Energy economists don’t like rooftop solar. Depending on the policy involved, it can entail significant and cost-inefficient ratepayer subsidies. For example, Lucas Davis at UC Berkeley’s Energy Institute at Haas recently calculated that non-rooftop solar customers are paying $65 per year to subsidize solar customers. He got this number by taking the difference in price between a retail credit for every kilowatt hour delivered from a rooftop solar customer to the grid and the wholesale price that this electricity actually costs.
In California, the average retail electricity price is about $0.18/kWh, while wholesale rates are close to $.04/kWh. That means that utilities are losing about $.14/kWh for each retail credit they give rooftop solar customers for their surplus solar (since they could have purchased the electricity for much cheaper elsewhere). And since utilities have a lot of fixed costs sunk in grid infrastructure, Davis was able to calculate the total subsidized amount spread over non-rooftop solar customers and divide it by ratepayers to arrive at the $65 per year in ratepayer cost-shifting.
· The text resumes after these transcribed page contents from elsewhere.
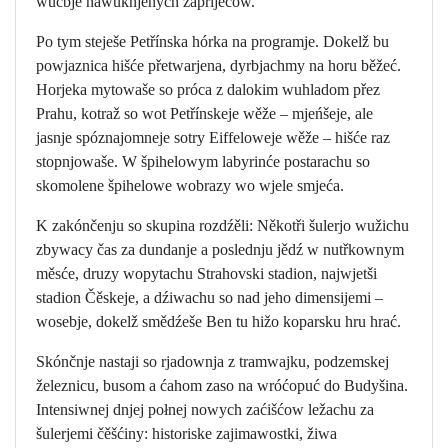
wučbje nawuknjenych zapřijećow.
Po tym steješe Petřínska hórka na programje. Dokelž bu
powjaznica hišće přetwarjena, dyrbjachmy na horu běžeć.
Horjeka mytowaše so próca z dalokim wuhladom přez
Prahu, kotraž so wot Petřínskeje wěže – mjeńšeje, ale
jasnje spóznajomneje sotry Eiffeloweje wěže – hišće raz
stopnjowaše. W špihelowym labyrinće postarachu so
skomolene špihelowe wobrazy wo wjele smjeća.
K zakónčenju so skupina rozdźěli: Někotři šulerjo wužichu
zbywacy čas za dundanje a poslednju jědź w nutřkownym
měsće, druzy wopytachu Strahovski stadion, najwjetši
stadion Čěskeje, a dźiwachu so nad jeho dimensijemi –
wosebje, dokelž smědźeše Ben tu hižo koparsku hru hrać.
Skónčnje nastaji so rjadownja z tramwajku, podzemskej
železnicu, busom a ćahom zaso na wróćopuć do Budyšina.
Intensiwnej dnjej połnej nowych zaćišćow ležachu za
šulerjemi čěšćiny: historiske zajimawostki, žiwa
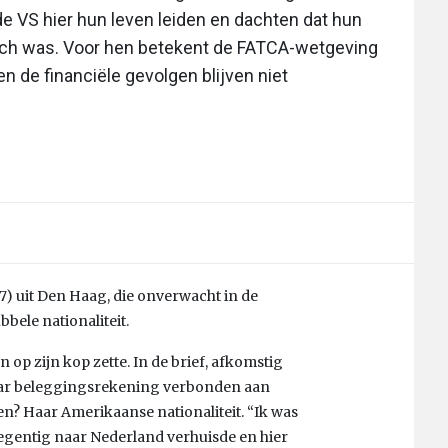
 VS hier hun leven leiden en dachten dat hun
isch was. Voor hen betekent de FATCA-wetgeving
n de financiële gevolgen blijven niet
47)
uit Den Haag, die onverwacht in de
ele nationaliteit.
n op zijn kop zette. In de brief, afkomstig
aar beleggingsrekening verbonden aan
n? Haar Amerikaanse nationaliteit. “Ik was
en negentig naar Nederland verhuisde en hier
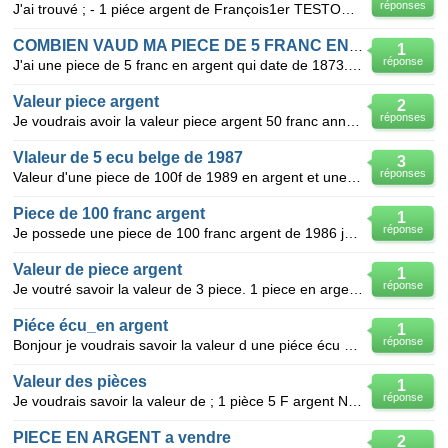
réponses
J'ai trouvé ; - 1 piéce argent de François1er TESTON 1529 marqué 15 - 1 piéce argent Charles VII G
COMBIEN VAUD MA PIECE DE 5 FRANC EN ARGENT?
1
réponse
J'ai une piece de 5 franc en argent qui date de 1873.j'aimerai savoir si elle a beaucoup de valeur?
Valeur piece argent
2
réponses
Je voudrais avoir la valeur piece argent 50 franc annee 1976 1978 et piece 100 franc 1986
Vlaleur de 5 ecu belge de 1987
3
réponses
Valeur d'une piece de 100f de 1989 en argent et une piece de 5 ecu belge de 1987 en argent. merci
Piece de 100 franc argent
1
réponse
Je possede une piece de 100 franc argent de 1986 je voudrais savoir sa valeur et ou je pourait me re
Valeur de piece argent
1
réponse
Je voutré savoir la valeur de 3 piece. 1 piece en argent de 50 francs anné 1976 1 piece en argent
Piéce écu_en argent
1
réponse
Bonjour je voudrais savoir la valeur d une piéce écu en argent 1987
Valeur des pièces
1
réponse
Je voudrais savoir la valeur de ; 1 pièce 5 F argent Napoléon III ( avec lauriers) de 1867 3 pièce
PIECE EN ARGENT a vendre
2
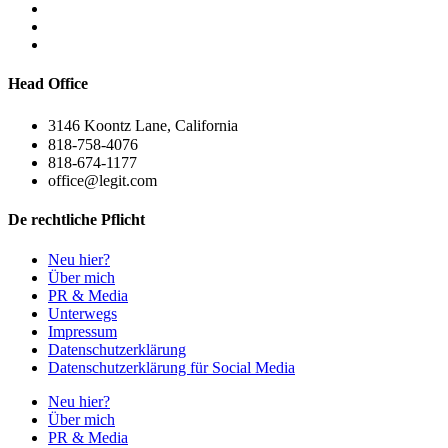
Head Office
3146 Koontz Lane, California
818-758-4076
818-674-1177
office@legit.com
De rechtliche Pflicht
Neu hier?
Über mich
PR & Media
Unterwegs
Impressum
Datenschutzerklärung
Datenschutzerklärung für Social Media
Neu hier?
Über mich
PR & Media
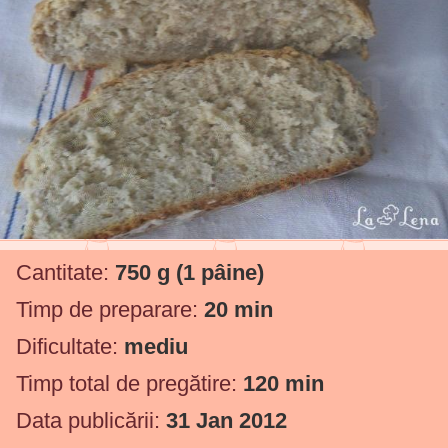
Cantitate:
750 g
(1 pâine)
Timp de preparare:
20 min
Dificultate:
mediu
Timp total de pregătire:
120 min
Data publicării:
31 Jan 2012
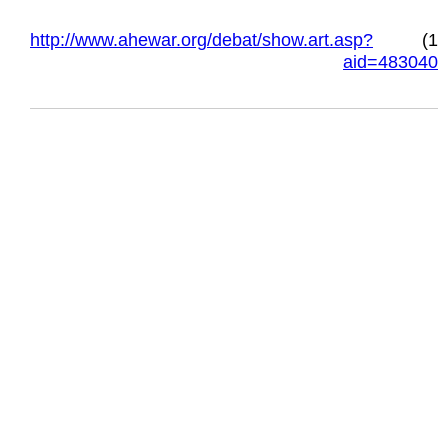
http://www.ahewar.org/debat/show.art.asp?
1)
aid=483040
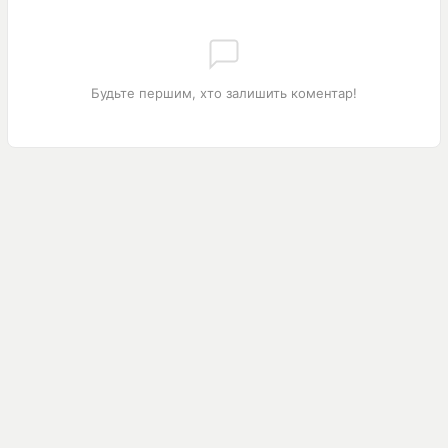
Будьте першим, хто залишить коментар!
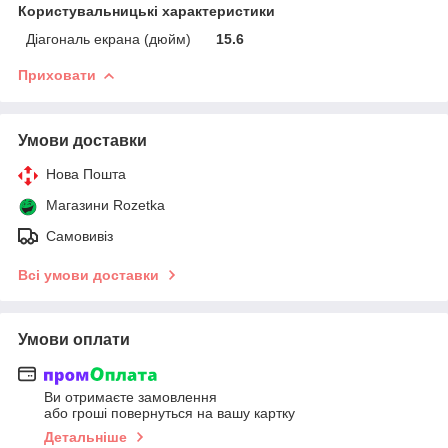
Користувальницькі характеристики
Діагональ екрана (дюйм)
15.6
Приховати
Умови доставки
Нова Пошта
Магазини Rozetka
Самовивіз
Всі умови доставки
Умови оплати
Ви отримаєте замовлення
або гроші повернуться на вашу картку
Детальніше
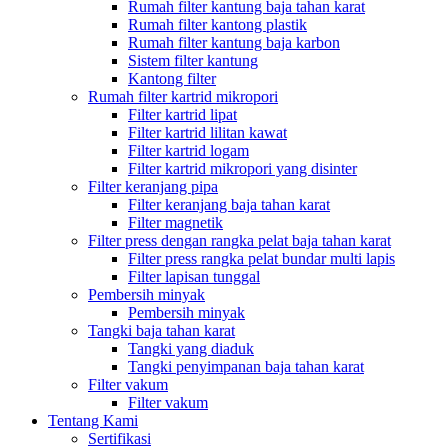
Rumah filter kantung baja tahan karat
Rumah filter kantong plastik
Rumah filter kantung baja karbon
Sistem filter kantung
Kantong filter
Rumah filter kartrid mikropori
Filter kartrid lipat
Filter kartrid lilitan kawat
Filter kartrid logam
Filter kartrid mikropori yang disinter
Filter keranjang pipa
Filter keranjang baja tahan karat
Filter magnetik
Filter press dengan rangka pelat baja tahan karat
Filter press rangka pelat bundar multi lapis
Filter lapisan tunggal
Pembersih minyak
Pembersih minyak
Tangki baja tahan karat
Tangki yang diaduk
Tangki penyimpanan baja tahan karat
Filter vakum
Filter vakum
Tentang Kami
Sertifikasi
Ultimately, it’s that cost-shifting that explains why energy economists like Davis and Serverin Borenstein hate California’s new solar rooftop mandate so much.
But this cost-shifting doesn’t have to happen — it’s due specifically to electricity rate policies. And in that respect, Hawaii tells a different and more promising story. Ultimately, I believe that state’s rooftop solar policies are where California is headed soon.
In Hawaii, utilities stopped offering full retail credit for surplus rooftop solar back in 2015. Instead, they essentially pay solar customers the wholesale rate for their surplus. As a result, utilities aren’t losing what would be $.14/kWh in California for each retail credit they give. So no cost-shifting happens.
And the impact on the ground for Hawaii rooftop solar customers? Homeowners are still ordering solar panels, but now home battery installations are starting to take off, too, as this state government chart from Utility Dive shows:
To be sure, it’s still relatively early days of the policy and the on-the-ground response. But given plunging battery prices, as well as cheaper solar installations, this solar-plus-battery technology solution seems like a great way to address complaints about cost-shifting and ratepayer subsidies. It also points to a path forward for the rest of the country, with a future of rooftop solar on most homes — and batteries in every basement or garage.
The upside is more clean technology deployed, a bigger market to bring down costs further on solar and home energy storage, reduced greenhouse gas emissions, and improved grid resilience in the case of extreme weather or other disasters. Not a bad deal all around, and one California will probably eventually see as well, as its rooftop solar policies evolve.